ChIP-Seq workflow
ChIP-Seq workflow

Methods

QC

We use FastQC (FastQC) (v0.11.8) to assess the overall quality of each sequenced sample.

We use TrimGalore (TrimGalore) (v0.4.5) and cutadapt (Martin) (v1.15) with the following parameters: --nextera -e 0.1 --stringency 6 --length 20 --nextseq 20.

We align trimmed reads to the reference genome with Bowtie2 (Langmead and Salzberg, 2012) (v2.3.4.1) using default parameters with the exception of the following flags: -X 2000.

Duplicate reads may be are marked with Picard (Picard) (v2.20.2).
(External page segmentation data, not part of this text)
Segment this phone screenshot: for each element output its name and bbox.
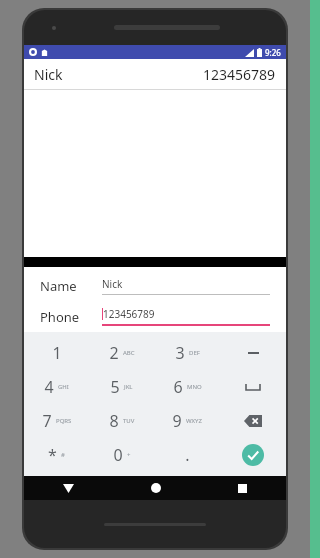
button[interactable]: 7PQRS <box>24 404 89 438</box>
staticText: TUV <box>123 417 135 425</box>
staticText: 9 <box>172 410 182 432</box>
button[interactable]: Nick <box>24 59 286 89</box>
staticText: . <box>185 444 190 466</box>
button[interactable]: 1 <box>24 336 89 370</box>
staticText: 9:26 <box>265 47 281 58</box>
button[interactable]: 9WXYZ <box>154 404 220 438</box>
button[interactable]: *# <box>24 438 89 472</box>
button[interactable]: Done <box>220 438 286 472</box>
staticText: Phone <box>40 308 92 326</box>
staticText: 123456789 <box>103 307 155 321</box>
button[interactable]: 6MNO <box>154 370 220 404</box>
button[interactable]: 4GHI <box>24 370 89 404</box>
button[interactable]: 2ABC <box>89 336 154 370</box>
staticText: Nick <box>102 277 123 291</box>
button[interactable]: 0+ <box>89 438 154 472</box>
staticText: 0 <box>113 444 123 466</box>
staticText: 5 <box>110 376 120 398</box>
staticText: MNO <box>187 383 202 391</box>
staticText: 6 <box>173 376 183 398</box>
staticText: 7 <box>42 410 52 432</box>
staticText: ABC <box>123 349 135 357</box>
button[interactable]: 5JKL <box>89 370 154 404</box>
staticText: 4 <box>44 376 54 398</box>
button[interactable]: Phone <box>40 307 270 326</box>
button[interactable]: Backspace <box>220 404 286 438</box>
button[interactable]: Recents <box>199 476 286 500</box>
staticText: JKL <box>124 383 133 391</box>
button[interactable]: Space <box>220 370 286 404</box>
staticText: Name <box>40 277 92 295</box>
button[interactable]: Dash <box>220 336 286 370</box>
staticText: DEF <box>189 349 200 357</box>
staticText: WXYZ <box>186 417 202 425</box>
button[interactable]: 3DEF <box>154 336 220 370</box>
staticText: 2 <box>109 342 119 364</box>
staticText: # <box>61 451 65 459</box>
staticText: 3 <box>175 342 185 364</box>
button[interactable]: Name <box>40 277 270 295</box>
staticText: Nick <box>34 65 63 84</box>
staticText: * <box>48 444 57 466</box>
button[interactable]: . <box>154 438 220 472</box>
staticText: 123456789 <box>203 65 276 84</box>
button[interactable]: Back <box>24 476 112 500</box>
staticText: 8 <box>109 410 119 432</box>
button[interactable]: 8TUV <box>89 404 154 438</box>
staticText: + <box>127 451 131 459</box>
button[interactable]: Home <box>112 476 199 500</box>
staticText: 1 <box>52 342 62 364</box>
staticText: GHI <box>58 383 69 391</box>
staticText: PQRS <box>56 417 72 425</box>
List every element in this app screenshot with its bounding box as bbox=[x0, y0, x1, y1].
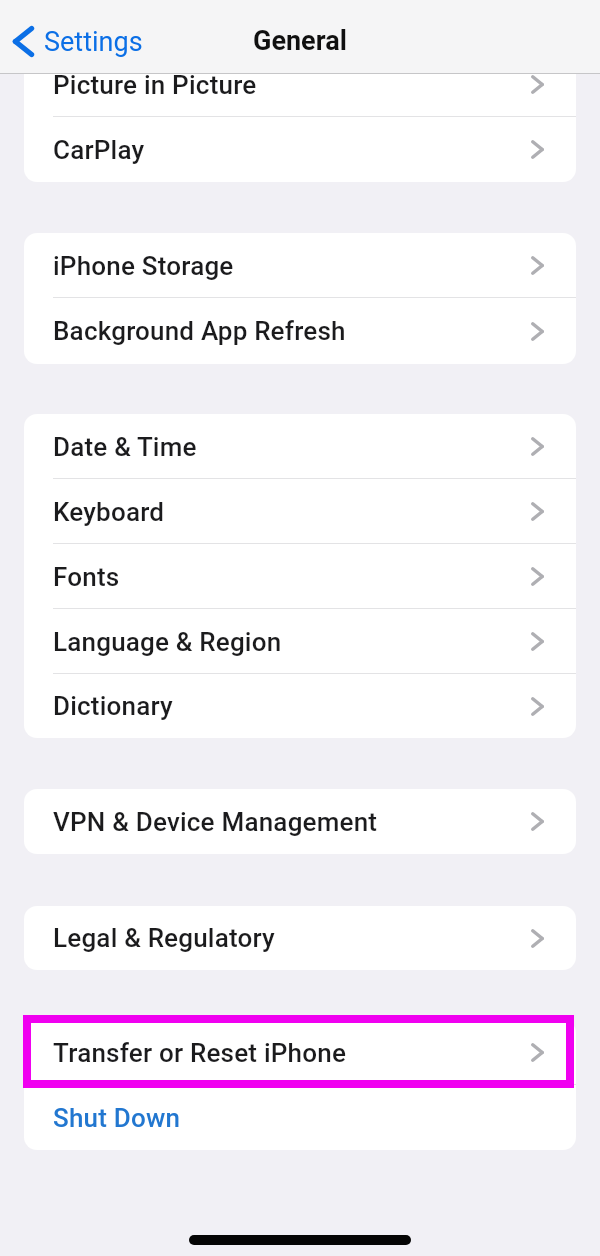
staticText: Settings bbox=[44, 26, 143, 58]
button[interactable]: CarPlay bbox=[24, 117, 576, 182]
button[interactable]: Language & Region bbox=[24, 609, 576, 674]
staticText: Fonts bbox=[53, 562, 120, 592]
staticText: Date & Time bbox=[53, 432, 197, 462]
staticText: Background App Refresh bbox=[53, 316, 346, 346]
button[interactable]: Transfer or Reset iPhone bbox=[24, 1020, 576, 1085]
staticText: iPhone Storage bbox=[53, 251, 234, 281]
staticText: Shut Down bbox=[53, 1103, 181, 1133]
button[interactable]: Fonts bbox=[24, 544, 576, 609]
button[interactable]: Back bbox=[12, 25, 143, 58]
staticText: CarPlay bbox=[53, 135, 145, 165]
button[interactable]: Keyboard bbox=[24, 479, 576, 544]
staticText: Language & Region bbox=[53, 627, 282, 657]
button[interactable]: Shut Down bbox=[24, 1085, 576, 1150]
other: Back bbox=[12, 25, 35, 58]
button[interactable]: Legal & Regulatory bbox=[24, 906, 576, 970]
staticText: VPN & Device Management bbox=[53, 807, 378, 837]
button[interactable]: Background App Refresh bbox=[24, 298, 576, 364]
button[interactable]: Date & Time bbox=[24, 414, 576, 479]
button[interactable]: VPN & Device Management bbox=[24, 789, 576, 854]
staticText: Picture in Picture bbox=[53, 74, 257, 100]
button[interactable]: Picture in Picture bbox=[24, 74, 576, 117]
staticText: Transfer or Reset iPhone bbox=[53, 1038, 347, 1068]
staticText: General bbox=[253, 25, 347, 57]
staticText: Legal & Regulatory bbox=[53, 923, 275, 953]
button[interactable]: iPhone Storage bbox=[24, 233, 576, 298]
button[interactable]: Dictionary bbox=[24, 674, 576, 738]
staticText: Keyboard bbox=[53, 497, 165, 527]
staticText: Dictionary bbox=[53, 691, 173, 721]
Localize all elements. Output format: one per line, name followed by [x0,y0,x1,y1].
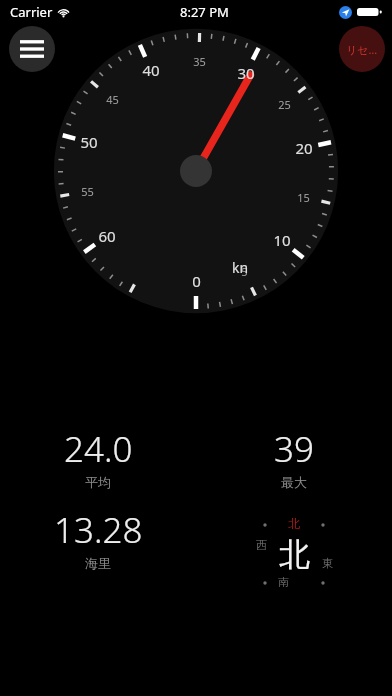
button[interactable]: Menu [9,26,55,72]
staticText: 東 [322,556,333,570]
staticText: 60 [98,226,116,246]
button[interactable]: 13.28 [0,506,196,571]
staticText: 北 [288,516,300,531]
staticText: 40 [142,60,160,80]
staticText: 13.28 [54,506,143,554]
staticText: 0 [192,271,201,291]
button[interactable]: Compass [246,506,342,602]
staticText: 平均 [85,474,111,490]
staticText: 20 [295,138,313,158]
staticText: Carrier [10,3,53,21]
staticText: 15 [297,190,310,205]
button[interactable]: リセ… [339,26,385,72]
staticText: 45 [106,92,119,107]
staticText: 西 [256,538,267,552]
staticText: 南 [278,575,289,589]
staticText: 北 [279,535,310,574]
staticText: 10 [273,230,291,250]
staticText: リセ… [346,42,378,57]
staticText: 55 [81,184,94,199]
staticText: 25 [278,97,291,112]
staticText: 35 [193,54,206,69]
staticText: 39 [274,425,314,473]
button[interactable]: 39 [196,425,392,490]
staticText: 24.0 [64,425,133,473]
staticText: 50 [80,132,98,152]
staticText: kn [232,258,249,277]
staticText: 海里 [85,555,111,571]
staticText: 30 [237,63,255,83]
staticText: 5 [241,264,248,279]
staticText: 最大 [281,474,307,490]
button[interactable]: 24.0 [0,425,196,490]
staticText: 8:27 PM [180,3,229,21]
Alignments are filtered with samtools (Li et al., 2009) (v1.2) using the flags: -q 10 -F 1024.

Alignments completely overlapping blacklisted regions (ENCODE Blacklist Regions) are removed with bedtools (Quinlan and Hall, 2010) (v2.28.0).

Sample-wise peaks are called with macs2 (Zhang et al., 2008) (v2.1.2) with flags: --format BAMPE --gsize mm --qvalue 0.05.

Optionally, consensus peaks for replicates are determined by mutual intersection of sample-wise peaks with bedops –intersect. Consensus peaks are then annotated with annotatr (Cavalcante and Sartor, 2017).

Optionally, motifs for consensus peaks are found with HOMER (Heinz et al., 2010) (v4.11.1).

Peaks over all samples are merged with bedops (Neph et al., 2012) (v2.4.36) for the purpose of principal component analysis and unsupervised clustering to assess the similarity of samples. Read cross-correlations within samples are plotted using phantompeakqualtools (Landt et al., 2012). MultiQC (Ewels et al., 2016) (v1.7) generates a report combining FastQC, trimming, alignment, and duplicate calling over all the samples. The software DeepTools is used to calculate coverage and IP efficiency plots (Ramírez et al., 2016) (v3.3.0).

Differential Testing

We use the edgeR R Bioconductor package (McCarthy et al., 2012) to identify regions of differential binding. For each sample, the number of reads in the merged peaks is counted for each sample, and a library size normalization factor is determined. With no replicates, we manually tune the BCV (biological coefficient of variance) parameter. We then fit each model using the glmFit function, and test each contrast with a likelihood ratio test. With replicates, the common, trended, and tagwise negative binomial dispersions are calculated. We then fit each model using the glmQLFit function, and test each contrast with an empirical Bayes quasi-likelihood F-test. The differential peaks are then annotated to genic and CpG island annotations using the annotatr R Bioconductor package (Cavalcante and Sartor, 2017).

References

Cavalcante,R.G. and Sartor,M.A. (2017) Annotatr: Genomic regions in context. Bioinformatics, 33, 2381–2383.
ENCODE Blacklist Regions https://sites.google.com/site/anshulkundaje/projects/blacklists.
Ewels,P. et al. (2016) MultiQC: Summarize analysis results for multiple tools and samples in a single report. Bioinformatics, 32, 3047–3048.
FastQC https://github.com/s-andrews/FastQC.
Heinz,S. et al. (2010) Simple Combinations of Lineage-Determining Transcription Factors Prime cis-Regulatory Elements Required for Macrophage and B Cell Identities. Molecular Cell, 38, 576–589.
Landt,S.G. et al. (2012) ChIP-seq guidelines and practices of the ENCODE and modENCODE consortia. Genome Research, 22, 1813–1831.
Langmead,B. and Salzberg,S.L. (2012) Fast gapped-read alignment with Bowtie 2. Nature Methods, 9, 357–359.
Li,H. et al. (2009) The Sequence Alignment/Map format and SAMtools. Bioinformatics, 25, 2078–2079.
Martin,M. Cutadapt removes adapter sequences from high-throughput sequencing reads. EMBnet.journal, 17, 3.
McCarthy,D.J. et al. (2012) Differential expression analysis of multifactor RNA-Seq experiments with respect to biological variation. Nucleic Acids Research, 40, 4288–4297.
Neph,S. et al. (2012) BEDOPS: High-performance genomic feature operations. Bioinformatics, 28, 1919–1920.
Picard https://github.com/broadinstitute/picard.
Quinlan,A.R. and Hall,I.M. (2010) BEDTools: A flexible suite of utilities for comparing genomic features. Bioinformatics, 26, 841–842.
Ramírez,F. et al. (2016) deepTools2: A next generation web server for deep-sequencing data analysis. Nucleic Acids Research, 44, W160–W165.
TrimGalore https://github.com/FelixKrueger/TrimGalore.
Zhang,Y. et al. (2008) Model-based Analysis of ChIP-Seq (MACS). Genome Biology, 9, R137.